# practising religion



## fire_vogel

hey all...

having another issue right now. husband is quite religious and practices as often as possible but not excessively.
on the other hand, despite having faith, i do not practice. hardly ever. but that does not mean that i do not believe... and sometimes i do pray. i have faith in God.
however, husband dislikes the fact that i do not practice a lot and is often on my back to pray and practice more. it's quite irritating and annoying because i want to do it for the right reasons and not because he's asking me to. but despite explaining how i feel, he just doesn't care and keeps nagging from time to time. he just won't let me get to it in my own time.
anyone else in this situation? any insight?


----------



## fire_vogel

sorry, this might be in the wrong section... more appropriate for politics and religion section maybe.


----------



## draconis

This section seems fine....

As for the religion, religion is about the heart, mind, body and spirit you put into a higher power you believe in. It doesn't matter if you are in the square or in your room. Religion is a personal experience and each person should feel moved as they see fit.

draconis


----------



## fire_vogel

true and yet some people just feel that they have to impose and force others to do as they see fit.
thanks for the input.


----------



## Liza

The important thing when forming any relationship is trying to ensure that you and your potential partner are basically on the same page. It is impossible to agree on everything but at least there should be some understanding between the parties, that said, your husband knew you before he got married therefore he needs to ease off the pressure and find another way to help you see things his way if that's what he really wants.


----------



## sarahdale24

I agree. I am in the same level you are. Meaning, I have Faith, yet I don't really practice. Hubby and I are both on that page. We have talked about looking into practicing together, but haven't got around to it. I think try talking to him one more time, explaining what draconis said...and see what happens.

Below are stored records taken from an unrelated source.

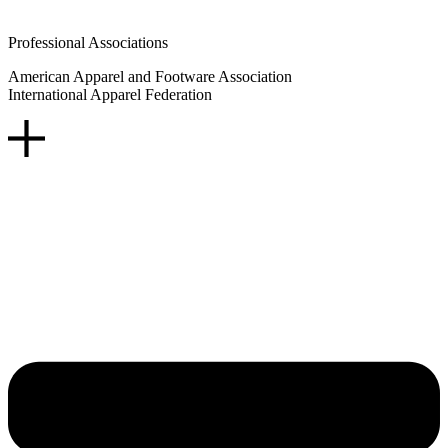
Professional Associations
American Apparel and Footware Association
International Apparel Federation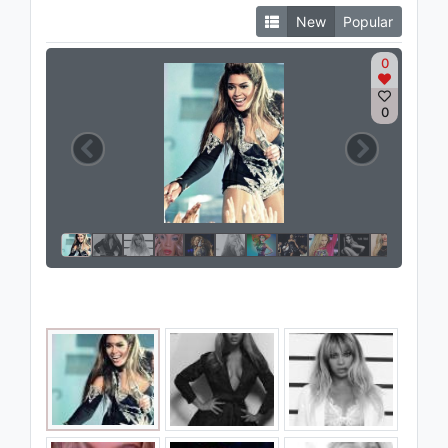
New
Popular
0
0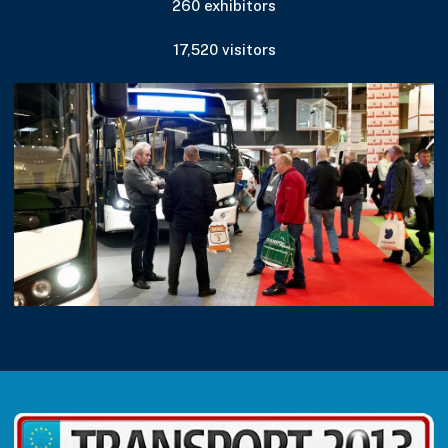
260 exhibitors
17,520 visitors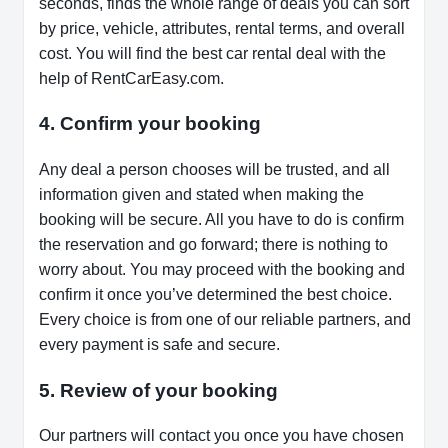
seconds, finds the whole range of deals you can sort
by price, vehicle, attributes, rental terms, and overall
cost. You will find the best car rental deal with the
help of RentCarEasy.com.
4. Confirm your booking
Any deal a person chooses will be trusted, and all
information given and stated when making the
booking will be secure. All you have to do is confirm
the reservation and go forward; there is nothing to
worry about. You may proceed with the booking and
confirm it once you’ve determined the best choice.
Every choice is from one of our reliable partners, and
every payment is safe and secure.
5. Review of your booking
Our partners will contact you once you have chosen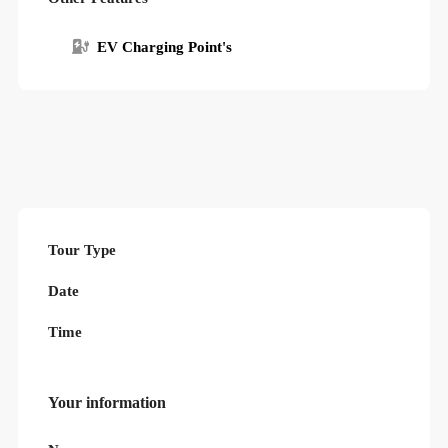
EV Charging Point's
Tour Type
Date
Time
Your information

I HATE people who impose religion on another...its so irritating..


----------



## mollyL

Our Catholic priest is very emphatic to us that the first rule of getting by on this world of created things is to Be Kind. The many different people that walk the face of this planet display various ways to show their kindness. Perhaps you could assure hubby that you are honoring God by practicing kindness in your own special way, one that he, naturally, should love. God does.


----------